The Ministry of Finance’s Economic Division is planning to draft a strategy named “Subjective Factors that impact India’s Sovereign Ratings: What can we do about it? to counter the ‘negative commentary’ on India by various global think tanks, indices and media.
About Sovereign Credit Rating
A sovereign credit rating is an independent assessment of the creditworthiness of a country or sovereign entity.
It can give investors insights into the level of risk associated with investing in the debt of a particular country, including any political risk.
About Worldwide Governance Index
The Worldwide Governance Indicators are a collection of responses from a wide range of people acquired through a variety of surveys as well as other cross-country governance evaluations.
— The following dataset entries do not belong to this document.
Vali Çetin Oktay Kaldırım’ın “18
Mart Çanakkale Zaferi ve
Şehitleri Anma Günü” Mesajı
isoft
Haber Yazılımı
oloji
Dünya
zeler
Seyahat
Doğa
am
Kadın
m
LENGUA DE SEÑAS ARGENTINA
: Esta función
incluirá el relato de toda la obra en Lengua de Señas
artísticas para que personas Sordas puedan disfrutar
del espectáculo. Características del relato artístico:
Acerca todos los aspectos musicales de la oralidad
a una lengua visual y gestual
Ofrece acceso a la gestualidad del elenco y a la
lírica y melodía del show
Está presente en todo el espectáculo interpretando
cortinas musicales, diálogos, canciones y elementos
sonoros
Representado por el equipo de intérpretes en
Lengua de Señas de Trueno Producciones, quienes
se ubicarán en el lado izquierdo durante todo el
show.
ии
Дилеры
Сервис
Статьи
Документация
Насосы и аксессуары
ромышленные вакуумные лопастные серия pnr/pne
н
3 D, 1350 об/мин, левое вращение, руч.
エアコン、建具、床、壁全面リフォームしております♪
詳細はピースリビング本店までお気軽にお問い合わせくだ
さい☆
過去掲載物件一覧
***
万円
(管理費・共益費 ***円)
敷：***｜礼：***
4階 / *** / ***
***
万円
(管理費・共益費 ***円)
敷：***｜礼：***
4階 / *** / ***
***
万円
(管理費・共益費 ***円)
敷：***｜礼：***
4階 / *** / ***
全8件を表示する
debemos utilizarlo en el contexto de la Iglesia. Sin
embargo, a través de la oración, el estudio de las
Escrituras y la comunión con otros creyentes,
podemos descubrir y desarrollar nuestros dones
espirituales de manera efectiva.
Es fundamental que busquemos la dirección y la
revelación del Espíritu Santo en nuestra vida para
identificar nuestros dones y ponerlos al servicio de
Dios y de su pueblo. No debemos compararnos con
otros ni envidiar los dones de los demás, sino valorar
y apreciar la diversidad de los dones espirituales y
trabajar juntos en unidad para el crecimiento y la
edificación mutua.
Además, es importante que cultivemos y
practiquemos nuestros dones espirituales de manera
The World Bank’s World Governance Indicators provide a ranking of 215 countries and territories based on six dimensions of governance:
Voice and Accountability
Political Stability and Absence of Violence
Government Effectiveness
Regulatory Quality
Rule of Law
Control of Corruption
India’s WGI score is much below the BBB Median on all six indicators.
While BBB is an investment-grade rating issued by global rating agencies such as S&P and Fitch, WGI scores below BBB Median would suggest that India falls below the middle when the scores of countries are arranged in descending order.
About Freedom House
USA based human rights watchdog Freedom House, which is largely funded through USA government grants, has been tracking the course of democracy since 1941.
The scores are based on:
Political rights indicators such as the electoral process, political pluralism and participation and government functioning.
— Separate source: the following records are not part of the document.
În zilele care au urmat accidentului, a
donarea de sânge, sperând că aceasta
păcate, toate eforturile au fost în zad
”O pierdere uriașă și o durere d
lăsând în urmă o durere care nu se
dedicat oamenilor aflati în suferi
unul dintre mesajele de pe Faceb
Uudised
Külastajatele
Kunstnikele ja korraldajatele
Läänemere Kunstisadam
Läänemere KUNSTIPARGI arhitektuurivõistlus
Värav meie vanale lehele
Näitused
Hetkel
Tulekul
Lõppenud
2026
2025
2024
Civil liberties indicators are related to freedom of expression and belief, associational and organizational rights, the rule of law and personal autonomy and individual rights.
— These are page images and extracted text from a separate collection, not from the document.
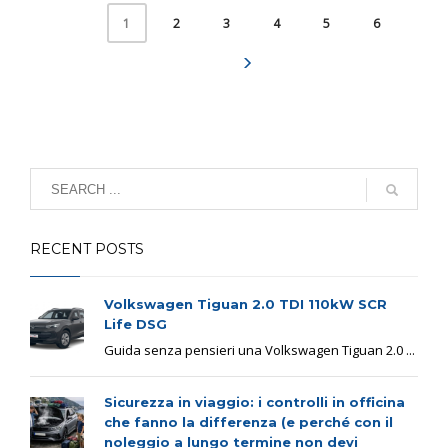
2
3
4
5
6
1
RECENT POSTS
Volkswagen Tiguan 2.0 TDI 110kW SCR
Life DSG
Guida senza pensieri una Volkswagen Tiguan 2.0 ...
Sicurezza in viaggio: i controlli in officina
che fanno la differenza (e perché con il
noleggio a lungo termine non devi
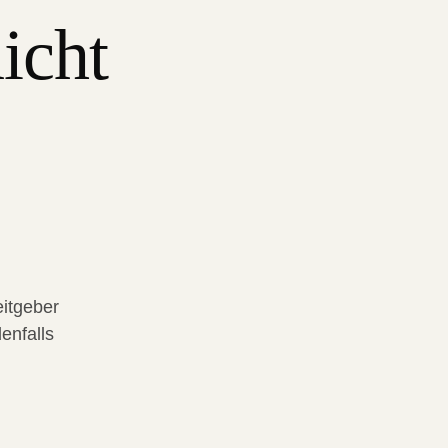
nicht
eitgeber
enfalls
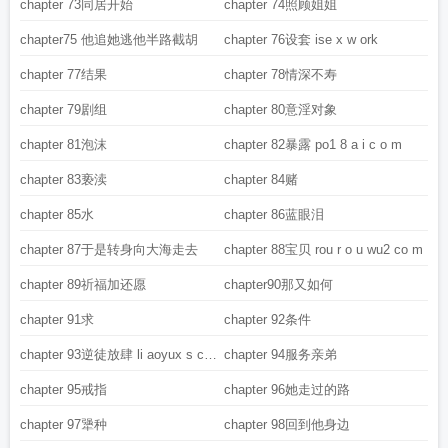
chapter 73同居开始
chapter 74照顾姐姐
chapter75 他追她逃他半路截胡
chapter 76设套 ise x w ork
chapter 77结果
chapter 78情深不寿
chapter 79剧组
chapter 80意淫对象
chapter 81泡沫
chapter 82暴露 po1 8 a i c o m
chapter 83亵渎
chapter 84赌
chapter 85水
chapter 86蓝眼泪
chapter 87于是转身向大海走去
chapter 88宝贝 rou r o u wu2 co m
chapter 89祈福加还愿
chapter90那又如何
chapter 91求
chapter 92条件
chapter 93逆徒放肆 li aoyux s co
chapter 94服务亲弟
m
chapter 95戒指
chapter 96她走过的路
chapter 97犟种
chapter 98回到他身边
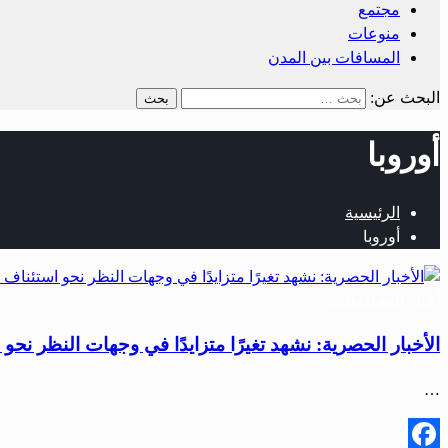
مجتمع
منوعات
المسافات بين المدن
البحث عن:
أوروبا
الرئيسية
أوروبا
أخبار المحافظات
الأخبار الحصرية: نشهد تغيرًا متزايدًا في وجهات النظر نحو
…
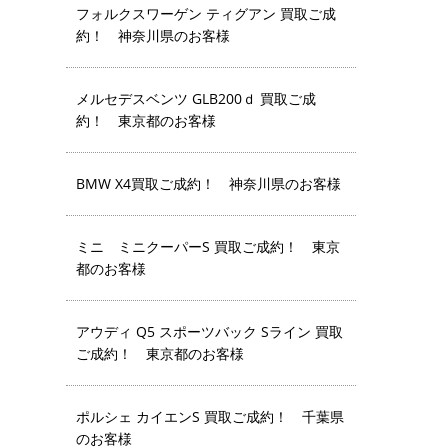
フォルクスワーゲン ティグアン 買取ご成
約！ 神奈川県のお客様
メルセデスベンツ GLB200ｄ 買取ご成
約！ 東京都のお客様
BMW X4買取ご成約！ 神奈川県のお客様
ミニ ミニクーパーS 買取ご成約！ 東京
都のお客様
アウディ Q5 スポーツバック Sライン 買取
ご成約！ 東京都のお客様
ポルシェ カイエンS 買取ご成約！ 千葉県
のお客様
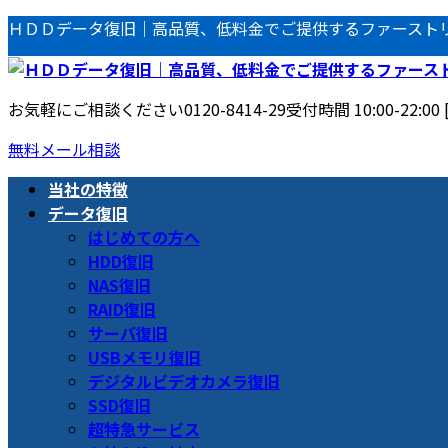
コ
ナ
ＨＤＤデータ復旧｜高品質、低料金でご提供するファースト
ン
ビ
テ
ゲ
ン
ー
お気軽にご相談ください
0120-8414-29
受付時間 10:00-22:00
ツ
シ
へ
ョ
無料メール相談
ス
ン
当社の特徴
キ
に
データ復旧
ッ
移
はじめての方へ
プ
動
HDD復旧
NAS復旧
RAID復旧
サーバ復旧
USBメモリ復旧
デジタルビデオカメラ復旧
SSD復旧
超特急サービス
Countries are declared as “free”, “partly free” or “not free”.
Its 2020 report mentions alarming setbacks in the world’s largest democracy (India) and highlighted that a series of actions by India’s Hindu nationalist government in 2019 violated democratic rights in India and Indian Kashmir.
Other Indicators
The Economic Intelligence Unit (EIU) Global Democracy Index showed India’s rank in the EIU’s democracy index fell from 27 in 2014 to 51 in 2019 and considered India a flawed democracy.
In the Bertelsmann Transformation Index (BTI), India has fallen into Defective Democracy.
The Reporters Without Borders in its 20thWorld Press Freedom Index 2022, ranked India 150 from 142.
In the Heritage Foundation Index of Economic Freedom, India’s Economic Freedom Score has been “Mostly Unfree” since Heritage Foundation started publishing data in 2008.